Não gosto do Natal. Olha, não se trata de um antagonismo ao réveillon, daquelas opiniões que estabelecem um termômetro de alegria para que o Ano Novo vença a enquete.

Não gosto do Natal e o comparo com ele mesmo. Quando digo “não gosto de Natal”, é preciso esclarecer: a noite de 24 de dezembro. O Natal é uma data melancólica, na qual predomina um protocolo de excessos, determinados por uma cartilha de comportamentos, vista como muito mais importante do que as pessoas.

Não troco um amigo de fé por uma árvore iluminada. Não troco um parceiro de vitórias e derrotas por um cunhado ou primo oportunista ou uma guirlanda. Pessoas que muitas vezes não escolhemos para ver o ano todo e somos obrigadas – ou nos obrigamos – a conviver com sorrisos, abraços e palavras decoradas de bem-estar. Tudo embalado com músicas chiclete tão deprimentes quanto a abertura do Fantástico no domingo à noite, a lembrança sonora de que a realidade é sempre outra.

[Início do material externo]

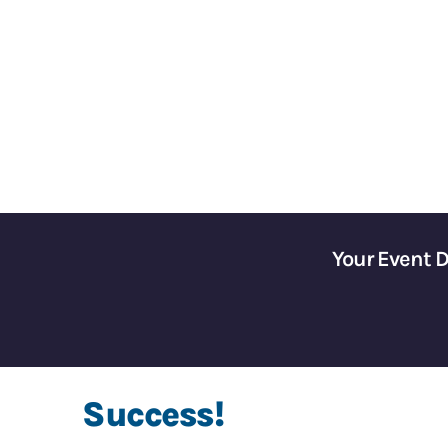
Gain Control of Your 
Your Event 
Success!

O Natal não transforma, como em filmes da Disney, as pessoas. Ninguém apaga o que fez, o que disse, durante o resto da história em uma garfada de chester ou de tender bolinha. Passamos a acreditar, como se fosse um inconsciente coletivo, que o espírito natalino está em todos. É premissa de todos. É inerente a todos. A vida dá uma parada para a entrada triunfal do conto de fadas.

O Natal, em muitas ocasiões, é um festival de obrigações. Obrigação de dar presentes para quem não merece. Ou se desesperar para comprar algo, de forma apressada, às cotoveladas em lojas de shopping, gastando-se o que não tem, para cumprir o prazo. Dar algo com carinho depois da data parece uma heresia digna de fogueira em praça pública.

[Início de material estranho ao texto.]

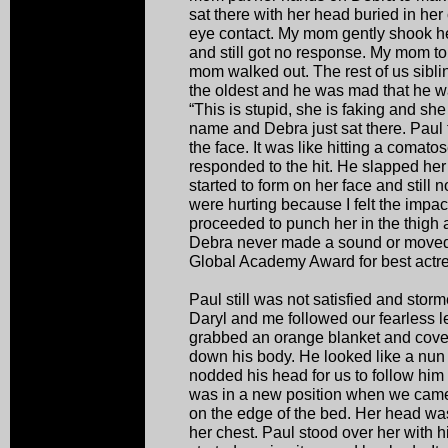
sat there with her head buried in h
eye contact. My mom gently shook h
and still got no response. My mom to
mom walked out. The rest of us sibli
the oldest and he was mad that he wa
“This is stupid, she is faking and she
name and Debra just sat there. Paul 
the face. It was like hitting a comat
responded to the hit. He slapped he
started to form on her face and still 
were hurting because I felt the impa
proceeded to punch her in the thigh a
Debra never made a sound or moved. 
Global Academy Award for best actre
Paul still was not satisfied and stor
Daryl and me followed our fearless l
grabbed an orange blanket and covered
down his body. He looked like a nu
nodded his head for us to follow him 
was in a new position when we came
on the edge of the bed. Her head was
her chest. Paul stood over her with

Vejo uma dança de convenções sociais acima da média do dia a dia. Parecer feliz. Parecer amável. Parecer cordial com quem te prejudicou várias e várias vezes. Abraçar quem te discrimina. Ir na festa da firma para não parecer antissocial e engolir a seco a caridade de quem te detesta ... ou te escraviza. Vender-se por um panetone. Lamber o saco alheio por um peru (sem intenção de trocadilho). Viver uma catarse como se tua empresa fosse modelo acima do capitalismo.

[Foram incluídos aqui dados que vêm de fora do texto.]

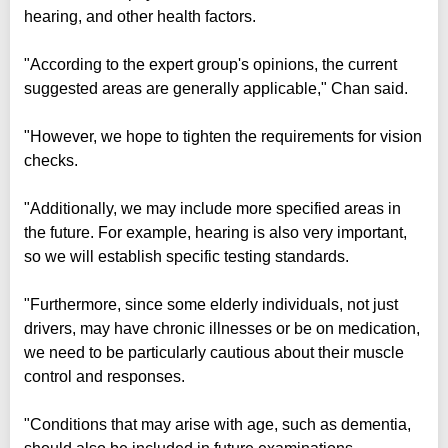
hearing, and other health factors.
"According to the expert group's opinions, the current
suggested areas are generally applicable," Chan said.
"However, we hope to tighten the requirements for vision
checks.
"Additionally, we may include more specified areas in
the future. For example, hearing is also very important,
so we will establish specific testing standards.
"Furthermore, since some elderly individuals, not just
drivers, may have chronic illnesses or be on medication,
we need to be particularly cautious about their muscle
control and responses.
"Conditions that may arise with age, such as dementia,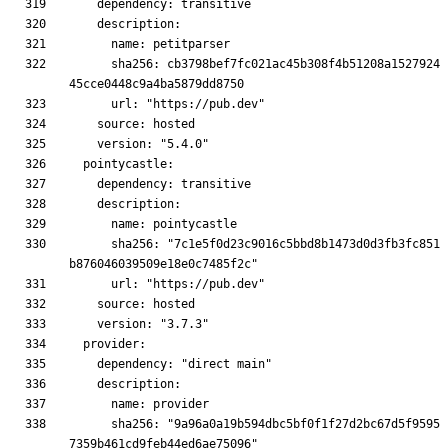
      sha256: cb3798bef7fc021ac45b308f4b51208a1527924
      sha256: "7c1e5f0d23c9016c5bbd8b1473d0d3fb3fc851
      sha256: "9a96a0a19b594dbc5bf0f1f27d2bc67d5f9595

Não gosto de romã. Como lentilhas por obrigação. Prefiro nozes como sorvete ou em recheio de bolo. Castanha do pará me faz pensar em dieta alimentar. Frutas se amontoam na mesa, com risco de perder, pois foram compradas em quantidade para alimentar um campo de refugiados. Por que temos que comer um cardápio padronizado, onde a sofisticação não supera muito – aliás, bem pouco – um almoço de domingo com aniversário?

Passei, durante anos, o Natal com parentes que só via uma vez ao ano. Justamente, no Natal. Gente que queria me ver pelas costas durante 364 dias. Que nunca perguntou sequer se eu estava bem. Que exercitava a maledicência como se caminha todo dia para se manter saudável. Gente que roubou, caluniou, fofocou e segue a cutucar nas entrelinhas da festa onde todos parecem alegres e bondosos.

Respeito o Natal alheio. O que não suporto é a obrigação social – e os olhares reprovadores para quem sai do script escrito sei lá por quem – de ouvir músicas irritantes, de viver um falso contentamento somente para repetir uma tradição como se fosse um ritual supersticioso. Se não o fizer, o ano seguinte será de desastres, tragédias e frustrações. E muitas vezes não o é, mesmo que você tenha entornado uma panela de lentilhas e engasgado com uma arroba de romãs?

O Natal que respeito é aquele que ultrapassa os limites do 25 de dezembro. É o Natal que segue os valores que o criaram. É o Natal que acontece todos os dias, com respeito, tolerância, amizade e convivência cheia de cumplicidade. É o Natal de quem não precisa me dizer Feliz Natal com palavras decoradas de atendente de loja de fast food.

É o Natal de quem está sempre ao lado, mesmo que não esteja do meu lado. O Natal não me representa quando é a festa do vou dar qualquer coisa para dizer que dei. Inclusive sentimentos que fingem ser amor.

O meu Natal é para poucos. E esses podem ser ou não com minha família de sangue. Depende deles, se são capazes de se libertar da cartilha. Família de sangue é um conceito tão fantasioso quanto o Papai Noel, mas esta é uma fábula para outra festa.